James P. Johnson: Born 1894; Died 1955.
Musical Selection: “Yamacraw”, “Symphony Harlem”.
Pianist-composer Johnson was born in New Brunswick, New Jersey, learning music from his mother. He moved with his family to New York in 1908, making a regular living at music before the end of the decade. Johnson eagerly took in all the music then thriving in New York, including ragtime, classical, and blues, and was serving up his version of all this to clients at various mid-town New York dives in the years prior to World War I, cutting his first cylinder rolls in 1916. Equally adept at theater music, Johnson traveled after the war to England with the show, Plantation Days, then on his return began to establish a reputation as a first-rate composer of show tunes, completing the score for the hit show Runnin’ Wild in 1923. By this time his driving piano style had matured into the stride left-hand figures for which he and other New York pianists of this time were to become world famous. Johnson, however, was more than just a pianist and songsmith, for during the 1920s and 1930s he consistently completed larger-scale, through-composed works, such as Yamacraw and Symphony Harlem, many of which were premiered in New York but most of which failed to find an audience: at this time, a black writing serious music simply had no niche to aim for. Undeterred, Johnson continued to compose, writing operatic works as well as, in 1938, completing a symphonic treatment of, “St Louis Blues.”

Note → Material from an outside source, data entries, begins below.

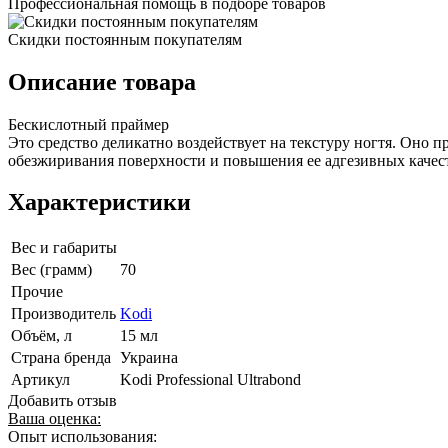
Профессиональная помощь в подборе товаров
Скидки постоянным покупателям
Описание товара
Бескислотный праймер
Это средство деликатно воздействует на текстуру ногтя. Оно 
обезжиривания поверхности и повышения ее адгезивных качест
Характеристики
Вес и габариты
Вес (грамм)
70
Прочие
Производитель
Kodi
Объём, л
15 мл
Страна бренда
Украина
Артикул
Kodi Professional Ultrabond
Добавить отзыв
Ваша оценка:
Опыт использования:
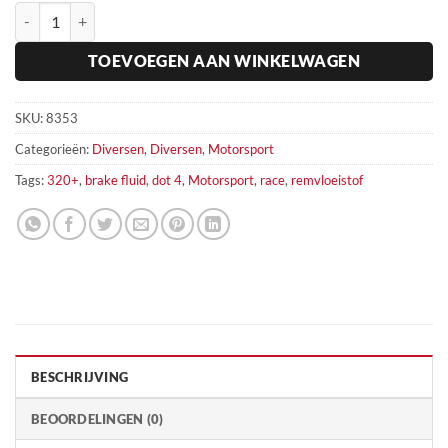
Race Remvloeistof racing brake 320+ Millers Oils hoeveelheid
TOEVOEGEN AAN WINKELWAGEN
SKU:
8353
Categorieën:
Diversen
,
Diversen
,
Motorsport
Tags:
320+
,
brake fluid
,
dot 4
,
Motorsport
,
race
,
remvloeistof
BESCHRIJVING
BEOORDELINGEN (0)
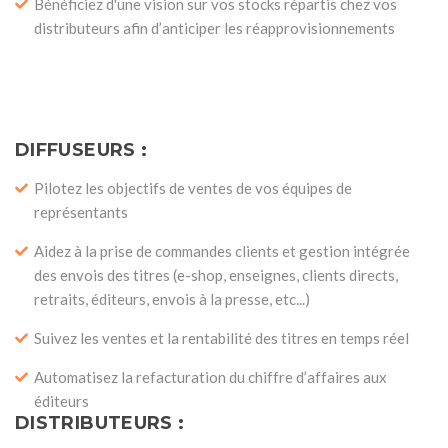
Bénéficiez d'une vision sur vos stocks répartis chez vos
distributeurs afin d’anticiper les réapprovisionnements
DIFFUSEURS :
Pilotez les objectifs de ventes de vos équipes de
représentants
Aidez à la prise de commandes clients et gestion intégrée
des envois des titres (e-shop, enseignes, clients directs,
retraits, éditeurs, envois à la presse, etc...)
Suivez les ventes et la rentabilité des titres en temps réel
Automatisez la refacturation du chiffre d’affaires aux
éditeurs
DISTRIBUTEURS :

For the rest of his career Johnson continued to write ambitious works and to play with a range of groups in and around New York, establishing himself undeniably as a significant figure in the jazz scene; he also stayed involved in revues and musicals, writing the music for 1949’s Sugar Hill; unfortunately, a stroke in 1951 rendered him incapable of actively pursuing his career any further. He died four years later.